Référence : 2003 CF 1026

Vancouver (Colombie-Britannique), le jeudi 4 septembre 2003

EN PRÉSENCE DE MADAME LA JUGE GAUTHIER   

ENTRE :

                         LE MINISTRE DE LA CITOYENNETÉ ET DE L'IMMIGRATION

                                                                             

                                                                                                                                               appelant

                                                                          - et -

                                                              TON TEH HUANG

                                                                                                                                                   intimé

                                MOTIFS DE L'ORDONNANCE ET ORDONNANCE

[1]                Le ministre interjette appel de la décision du juge de la citoyenneté Gallagher, qui a approuvé la demande de citoyenneté de M. Huang le 30 mai 2002.

LES FAITS


[2]                M. Huang a obtenu le droit d'établissement au Canada le 14 juillet 1994; il était accompagné de sa famille. Il a présenté une demande de citoyenneté le 20 septembre 2001. À ce moment-là, son épouse et ses trois enfants avaient déjà obtenu leur citoyenneté canadienne. Dans les quatre ans qui ont précédé sa demande, M. Huang a été présent au Canada pendant 423 jours et absent pendant 1037 jours.
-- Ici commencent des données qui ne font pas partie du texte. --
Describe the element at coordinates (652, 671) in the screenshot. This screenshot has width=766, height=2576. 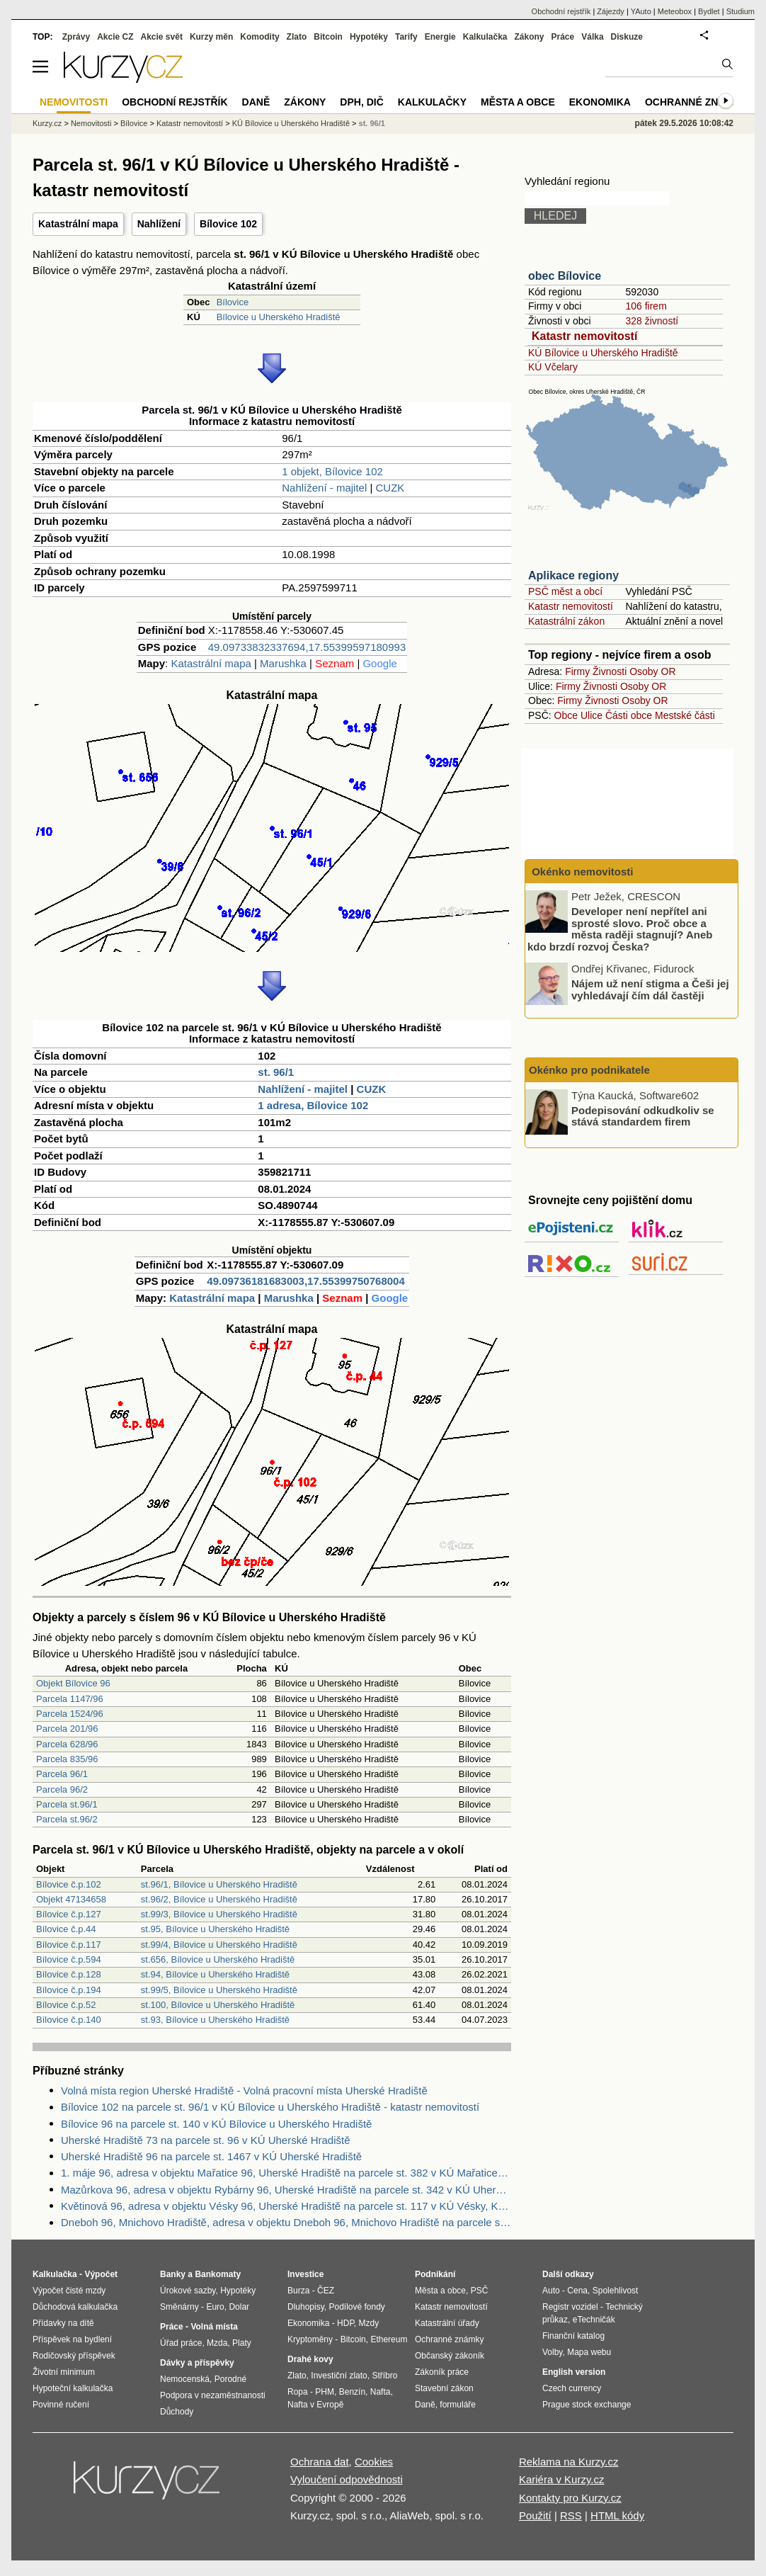
I see `Osoby OR` at that location.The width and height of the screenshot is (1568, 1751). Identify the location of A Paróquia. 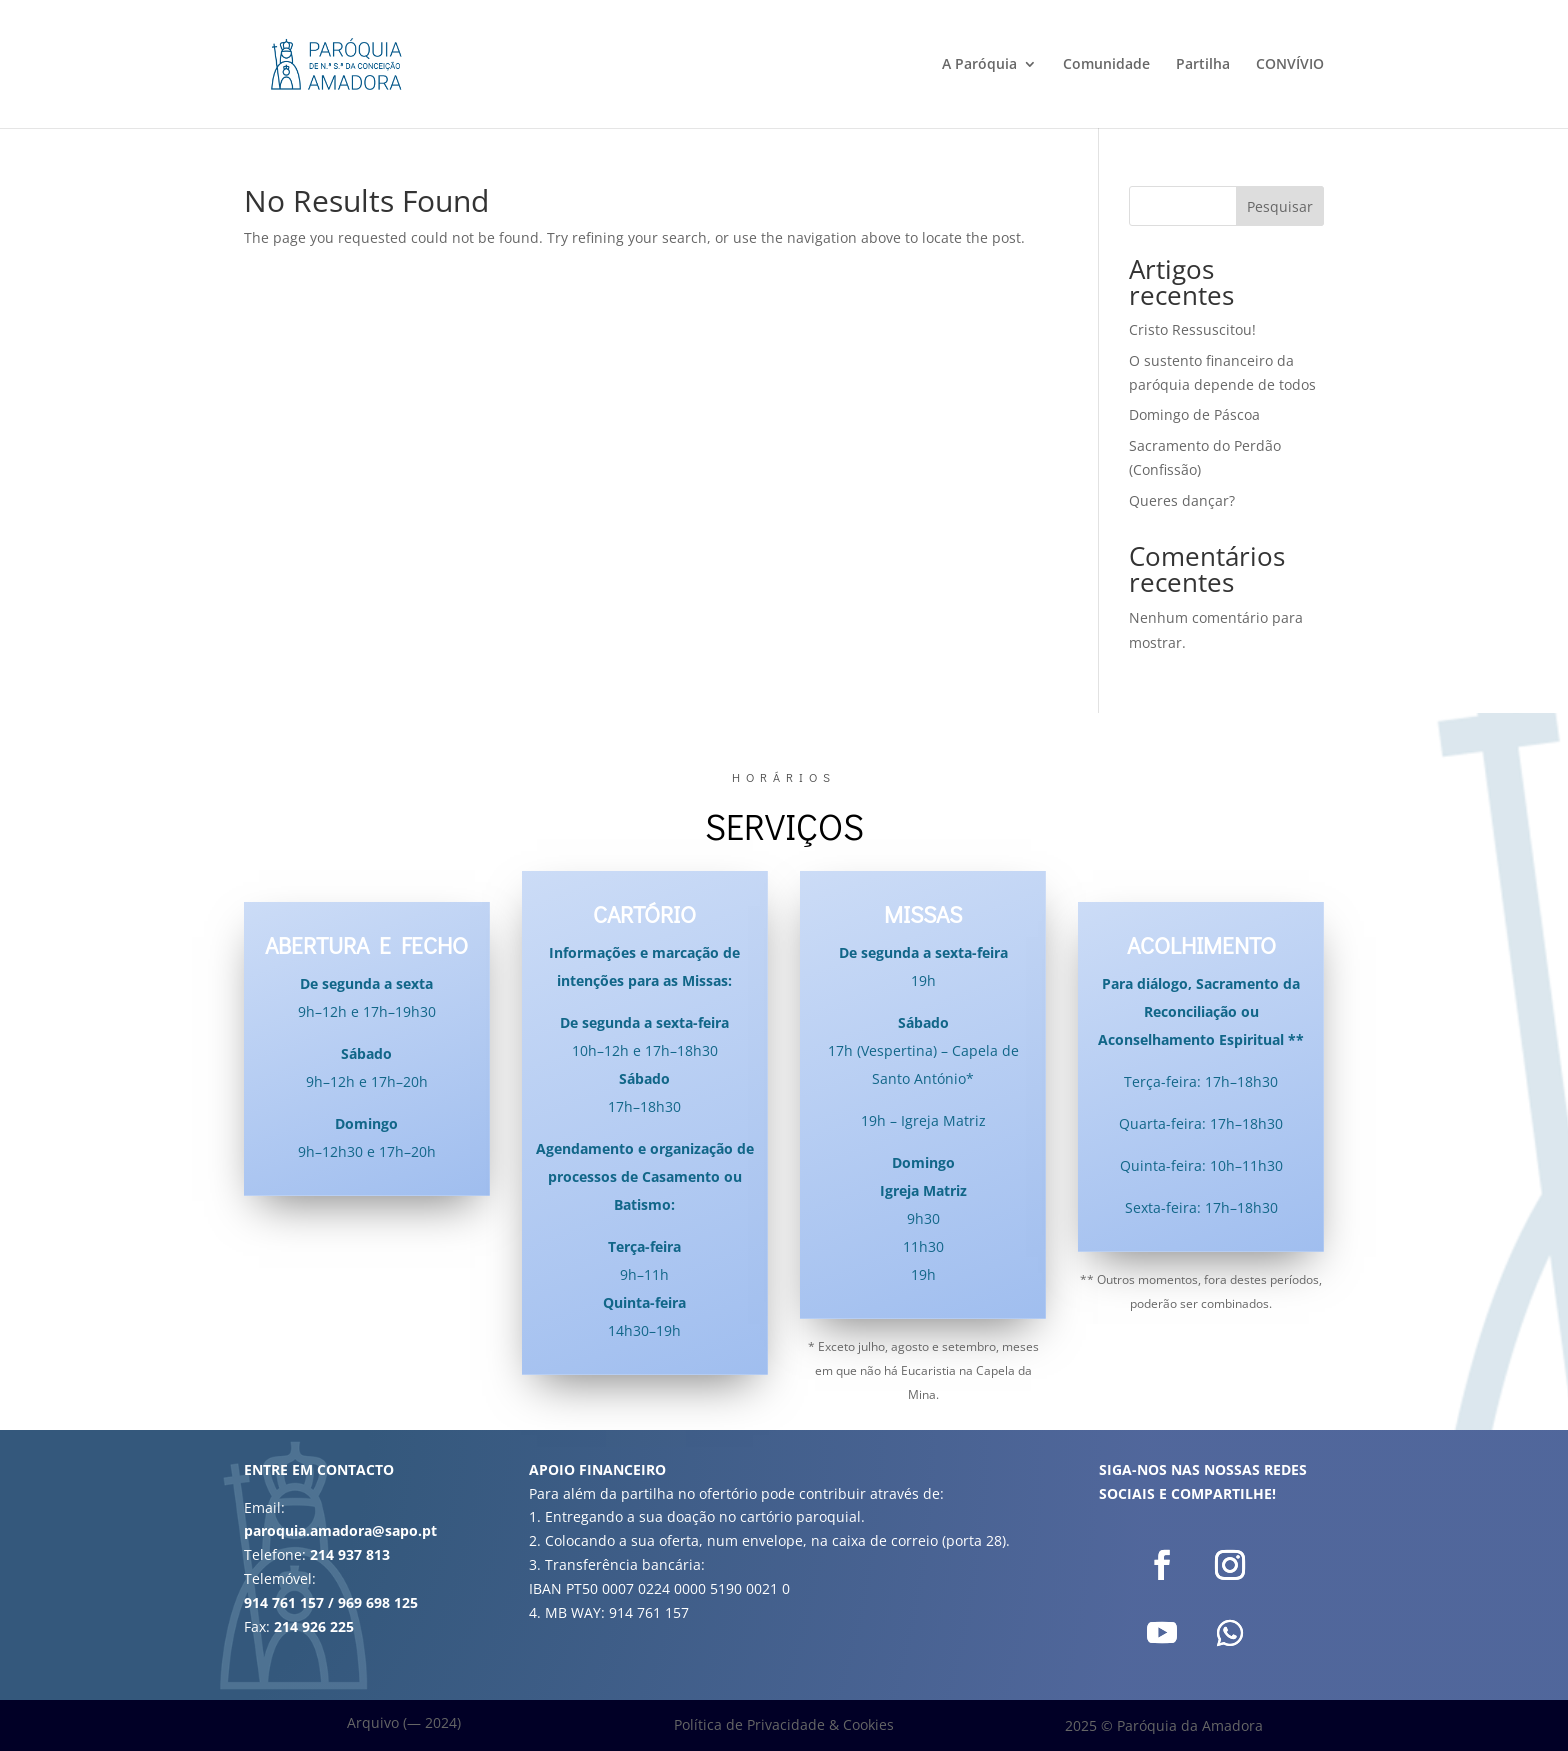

[3]                Pour rendre sa décision, le juge de la citoyenneté Gallagher a utilisé un formulaire imprimé qui dit qu'il a appliqué le _ critère du mode d'existence centralisé _ et examiné les six questions contenues dans Re Koo, [1993] 1 C.F. 286 (1re inst.). Ce formulaire reproduit également ces six questions et, il ressort des notes qui figurent sous chacune d'elles que M. Huang avait été _ régulièrement _ absent du Canada depuis qu'il a obtenu le droit d'établissement en 1994, en raison des facteurs suivants : i) a des parents malades et âgés; ii) prête son assistance à l'entreprise immobilière de son épouse; et iii) s'occupe de son entreprise internationale d'architecture. Aucune mention en particulier ne précise si les facteurs ii) et iii) étaient de nature temporaire. Il n'y a aucune note décrivant les liens du demandeur avec un autre pays comme Taïwan où vivent ses parents et où il mène une grande partie de ses activités commerciales. Cependant, il ressort des notes figurant dans la section intitulée _ Décision _ que le juge de la citoyenneté Gallagher a estimé que M. Huang n'avait de liens avec aucun autre pays.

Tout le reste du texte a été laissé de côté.